Well let's see then. You can read more here:

http://blog.linuxmint.com/?p=1851


----------



## Peter1986C (Nov 7, 2011)

Oh gawd... I am afraid that if I wish to continue to use Mint I will have to switch to the LXDE version of it, as GNOME based systems are getting my least favourite distros because of the weird stuff they are seeming to make out of it (though Mint promises some kind of a hybrid so lets hope that that works out well enough).


----------



## HalfAHertz (Nov 7, 2011)

i don't like gnome shell :S


----------



## A Cheese Danish (Nov 7, 2011)

Not really liking it so far...


----------



## LordJummy (Nov 8, 2011)

I'm thinking about trying mint on another drive for my HTPC. I've kind of been enjoying ubuntu 11.10 with unity, because it is such a nice simple interface that changes as I use it.

Does mint use gnome for default shell? A lot of people are HATING unity, and switching back to gnome 2...


----------



## Easy Rhino (Nov 8, 2011)

another layer on top of the new gnome???


----------



## Drone (Nov 13, 2011)

http://blog.linuxmint.com/

RC released


----------



## Easy Rhino (Nov 13, 2011)

downloading/install now.


----------



## valid (Nov 17, 2011)

Linux mint is also starting to become an ubuntu like this time and it might need more RAM in the next development. They should have stick to gnome2


----------



## Easy Rhino (Nov 17, 2011)

mint 12 runs well but im still not liking the interface.


----------



## NinkobEi (Nov 17, 2011)

valid said:


> Linux mint is also starting to become an ubuntu like this time and it might need more RAM in the next development. They should have stick to gnome2



I think eventually it will look like the old one.

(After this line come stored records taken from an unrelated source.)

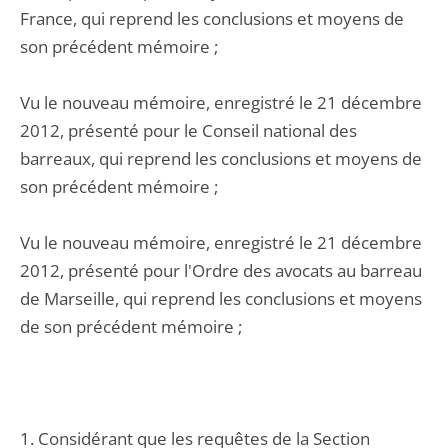
France, qui reprend les conclusions et moyens de
son précédent mémoire ;
Vu le nouveau mémoire, enregistré le 21 décembre
2012, présenté pour le Conseil national des
barreaux, qui reprend les conclusions et moyens de
son précédent mémoire ;
Vu le nouveau mémoire, enregistré le 21 décembre
2012, présenté pour l'Ordre des avocats au barreau
de Marseille, qui reprend les conclusions et moyens
de son précédent mémoire ;
1. Considérant que les requêtes de la Section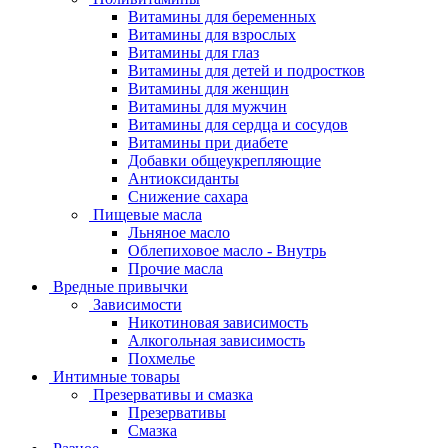
Витамины для беременных
Витамины для взрослых
Витамины для глаз
Витамины для детей и подростков
Витамины для женщин
Витамины для мужчин
Витамины для сердца и сосудов
Витамины при диабете
Добавки общеукрепляющие
Антиоксиданты
Снижение сахара
Пищевые масла
Льняное масло
Облепиховое масло - Внутрь
Прочие масла
Вредные привычки
Зависимости
Никотиновая зависимость
Алкогольная зависимость
Похмелье
Интимные товары
Презервативы и смазка
Презервативы
Смазка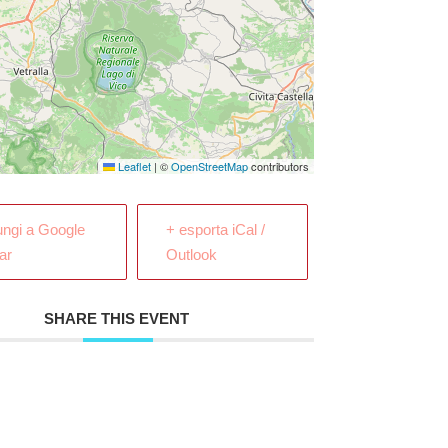
Leaflet
|
©
OpenStreetMap
contributors
ungi a Google
+ esporta iCal /
ar
Outlook
SHARE THIS EVENT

> MATE is a fork of Gnome 2 which is compatible with Gnome 3. Thanks to MATE, you can run both versions of Gnome on the same system.
> 
> MATE is present on the DVD edition of Linux Mint 12. Users of the CD edition can install it via the mint-meta-mate package.
> 
> Eventually, MATE will be in every way identical to Gnome 2 and represent the future of traditional desktops within Linux.


----------



## Drone (Dec 3, 2011)

I totally missed it. 

http://www.linuxmint.com/download.php

12 is already out (Nov 26)


----------



## Peter1986C (Dec 3, 2011)

I am still on 11 lol. No point in upgrading if I want to keep it as it is as long as I am still working on my Gentoo installation (which works, but still misses some programs and still needs some customisation of the looks).


----------



## Easy Rhino (Dec 3, 2011)

ive got 12 on a vm right now. runs pretty well. i am used to centos though so i have to get to the different commands and dependencies.


----------



## hellrazor (Dec 3, 2011)

Chevalr1c said:


> I am still on 11 lol.



11? Psh, I'm on 10.


----------



## Drone (Dec 4, 2011)

Just installed 12 now. 233 updates lol just in one week


----------